The conscription system that produced Taiwan’s reserve force has been through a sequence of reforms and counter-reforms that reflect the domestic political difficulty of sustaining a serious military commitment in a democracy whose younger population has limited personal experience of military threat. Conscription was shortened in 2013 from one year of full military training to four months of what critics described as military tourism — basic orientation, some physical training, and an introduction to military life that did not produce soldiers capable of fighting. The reform was driven by political pressure from a generation that had grown up during the détente period of cross-strait economic integration and that did not perceive the military threat as immediate.
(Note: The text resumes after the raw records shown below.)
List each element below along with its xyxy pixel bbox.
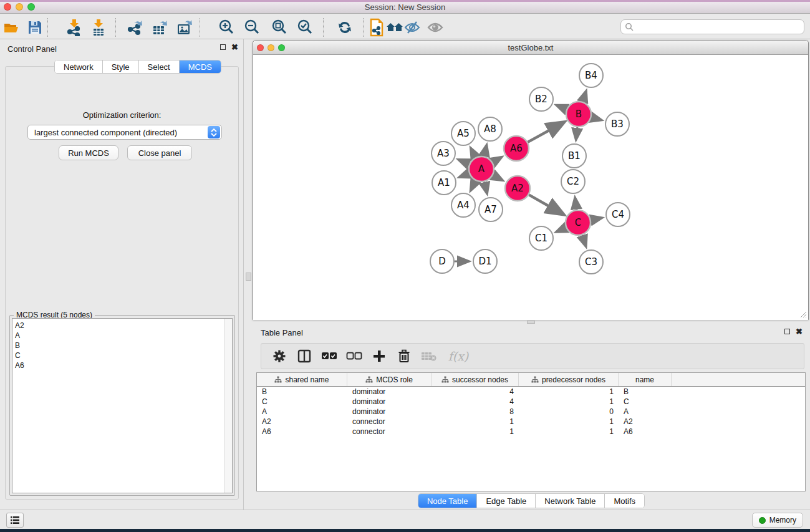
create-column-button[interactable]	[371, 348, 387, 364]
show-columns-button[interactable]	[296, 348, 312, 364]
edge-C-C2[interactable]	[575, 198, 576, 210]
import-network-button[interactable]	[65, 19, 83, 36]
zoom-in-button[interactable]	[218, 19, 235, 36]
edge-A-A8[interactable]	[484, 145, 486, 156]
network-canvas[interactable]: B4B2BB3A8A5A6A3B1AC2A1A2A4A7C4CC1C3DD1	[253, 55, 808, 320]
tab-network-table[interactable]: Network Table	[536, 494, 605, 508]
node-A5[interactable]: A5	[451, 122, 475, 145]
show-panel-button[interactable]	[427, 19, 444, 36]
edge-B-B4[interactable]	[582, 91, 586, 102]
edge-A-A5[interactable]	[471, 148, 476, 157]
node-A3[interactable]: A3	[432, 142, 455, 165]
node-C[interactable]: C	[566, 210, 591, 235]
node-D1[interactable]: D1	[473, 249, 497, 273]
edge-A-A6[interactable]	[493, 157, 502, 163]
result-item[interactable]: C	[15, 351, 224, 360]
export-network-button[interactable]	[126, 19, 143, 36]
table-row[interactable]: Bdominator41B	[257, 387, 805, 397]
node-B[interactable]: B	[566, 102, 591, 127]
open-session-button[interactable]	[2, 19, 20, 36]
result-list-scrollbar[interactable]	[224, 319, 232, 493]
edge-C-C4[interactable]	[591, 218, 602, 220]
table-settings-button[interactable]	[271, 348, 287, 364]
show-hide-panels-button[interactable]	[386, 19, 403, 36]
horizontal-splitter-handle[interactable]	[527, 321, 535, 324]
close-table-panel-icon[interactable]: ✖	[796, 329, 803, 334]
import-table-button[interactable]	[90, 19, 107, 36]
zoom-out-button[interactable]	[243, 19, 261, 36]
float-table-panel-icon[interactable]	[784, 329, 790, 334]
node-D[interactable]: D	[430, 249, 454, 273]
table-row[interactable]: A6connector11A6	[257, 427, 805, 437]
node-A1[interactable]: A1	[432, 171, 456, 195]
edge-A6-B[interactable]	[528, 122, 564, 142]
edge-A2-C[interactable]	[529, 195, 563, 214]
node-A2[interactable]: A2	[505, 176, 530, 201]
task-history-button[interactable]	[6, 513, 24, 528]
mcds-result-list[interactable]: A2ABCA6	[12, 318, 233, 493]
node-B2[interactable]: B2	[529, 87, 553, 111]
edge-A-A1[interactable]	[459, 173, 469, 177]
tab-network[interactable]: Network	[55, 60, 103, 73]
close-panel-icon[interactable]: ✖	[231, 44, 238, 50]
column-header-shared-name[interactable]: shared name	[257, 373, 347, 386]
table-row[interactable]: Cdominator41C	[257, 397, 805, 407]
result-item[interactable]: A	[15, 331, 224, 341]
table-row[interactable]: A2connector11A2	[257, 417, 805, 427]
result-item[interactable]: A2	[15, 321, 224, 331]
column-header-name[interactable]: name	[619, 373, 672, 386]
refresh-button[interactable]	[336, 19, 354, 36]
save-session-button[interactable]	[26, 19, 44, 36]
search-field[interactable]	[620, 19, 804, 34]
node-C1[interactable]: C1	[529, 226, 553, 250]
column-header-successor-nodes[interactable]: successor nodes	[432, 373, 519, 386]
close-panel-button[interactable]: Close panel	[127, 145, 192, 160]
run-mcds-button[interactable]: Run MCDS	[59, 145, 118, 160]
tab-motifs[interactable]: Motifs	[605, 494, 644, 508]
node-A[interactable]: A	[469, 157, 494, 181]
tab-select[interactable]: Select	[139, 60, 180, 73]
node-A7[interactable]: A7	[479, 198, 503, 221]
edge-C-C3[interactable]	[582, 235, 586, 246]
node-A4[interactable]: A4	[451, 193, 475, 217]
edge-C-C1[interactable]	[556, 228, 566, 232]
node-B3[interactable]: B3	[605, 112, 629, 136]
delete-column-button[interactable]	[396, 348, 412, 364]
edge-B-B1[interactable]	[576, 127, 577, 140]
export-table-button[interactable]	[151, 19, 168, 36]
node-B4[interactable]: B4	[579, 64, 603, 87]
network-from-file-button[interactable]	[368, 19, 385, 36]
result-item[interactable]: B	[15, 341, 224, 351]
column-header-MCDS-role[interactable]: MCDS role	[347, 373, 432, 386]
tab-node-table[interactable]: Node Table	[418, 494, 478, 508]
optimization-criterion-select[interactable]: largest connected component (directed)	[27, 125, 222, 140]
select-all-columns-button[interactable]	[321, 348, 337, 364]
edge-B-B3[interactable]	[591, 117, 601, 120]
edge-A-A2[interactable]	[493, 175, 503, 180]
node-A8[interactable]: A8	[478, 117, 502, 141]
table-row[interactable]: Adominator80A	[257, 407, 805, 417]
hide-panel-button[interactable]	[403, 19, 421, 36]
node-B1[interactable]: B1	[562, 144, 586, 168]
result-item[interactable]: A6	[15, 360, 224, 370]
export-image-button[interactable]	[176, 19, 193, 36]
resize-grip-icon[interactable]	[799, 311, 807, 318]
node-C2[interactable]: C2	[561, 170, 585, 193]
tab-edge-table[interactable]: Edge Table	[477, 494, 536, 508]
edge-B-B2[interactable]	[556, 105, 566, 110]
tab-mcds[interactable]: MCDS	[180, 60, 221, 73]
zoom-selected-button[interactable]	[296, 19, 314, 36]
memory-button[interactable]: Memory	[752, 513, 803, 528]
node-C4[interactable]: C4	[606, 203, 630, 226]
zoom-fit-button[interactable]	[271, 19, 288, 36]
column-header-predecessor-nodes[interactable]: predecessor nodes	[519, 373, 619, 386]
vertical-splitter-handle[interactable]	[246, 273, 251, 281]
node-A6[interactable]: A6	[504, 136, 529, 161]
search-input[interactable]	[636, 22, 804, 31]
tab-style[interactable]: Style	[103, 60, 139, 73]
edge-A-A4[interactable]	[471, 181, 476, 191]
float-panel-icon[interactable]	[220, 44, 226, 50]
deselect-all-columns-button[interactable]	[346, 348, 362, 364]
network-window-titlebar[interactable]: testGlobe.txt	[253, 41, 808, 55]
edge-A-A3[interactable]	[458, 160, 470, 164]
The shift in Chinese behavior — the ADIZ incursions, the missile tests, the Taiwan Strait exercises, and the demonstrably hardened rhetoric from Xi Jinping — produced a political environment in which the argument for more serious military training could be made. President Tsai announced in 2022 that conscription would revert to one year of full military training for those born in 2005 or later, effective 2024. The reform is real. It represents a genuine political decision to invest in reserve force quality over the political costs of imposing a more demanding service requirement on young voters.
The content of the one-year training program is as important as its duration. A year of inadequately designed training produces better-rested soldiers rather than more capable ones. The reform program has incorporated lessons from foreign military advisors — American, Israeli, and others — who have worked with Taiwan’s defense establishment on what reserve training should look like for the dispersed operations that the asymmetric defense concept requires. The emphasis on small unit tactics, on operating with the mobile anti-armor and anti-aircraft weapons that the porcupine strategy calls for, and on the civil defense and logistics functions that a prolonged defense would need — these represent a more serious approach than the preceding four-month program allowed.
The integration of the reserve force into operational planning is the remaining challenge. A reserve that has been trained to fight but that lacks the equipment, the communication systems, and the established relationship with active force units that would enable it to function in a real conflict is better than an untrained reserve but still inadequate. Taiwan’s reserve units need assigned equipment that they can access on mobilization rather than depending on centralized distribution under fire. They need communication systems that function independently of the commercial networks that a PLA cyber operation would target in the opening hours of a conflict. They need the kind of relationship with their designated active force counterparts that can only be built through regular joint training.
Israel’s reserve system — highly relevant given the geographic and strategic parallels between Taiwan and Israel that military planners on both sides have noted — produces reservists who are integrated into operational units, trained with their wartime equipment, and capable of reaching their assembly points and being operationally effective within hours of mobilization. Building a comparable system requires sustained institutional investment over years, not the announcement of a training program reform. Taiwan has announced the reform. The institutional transformation that makes it operational is the work of the decade ahead.
A democracy’s willingness to train its citizens to fight is a test of how seriously it takes its own survival. Taiwan is taking the test more seriously than it was a decade ago. Whether it is taking it seriously enough is a question that only the scenario it is preparing for can answer.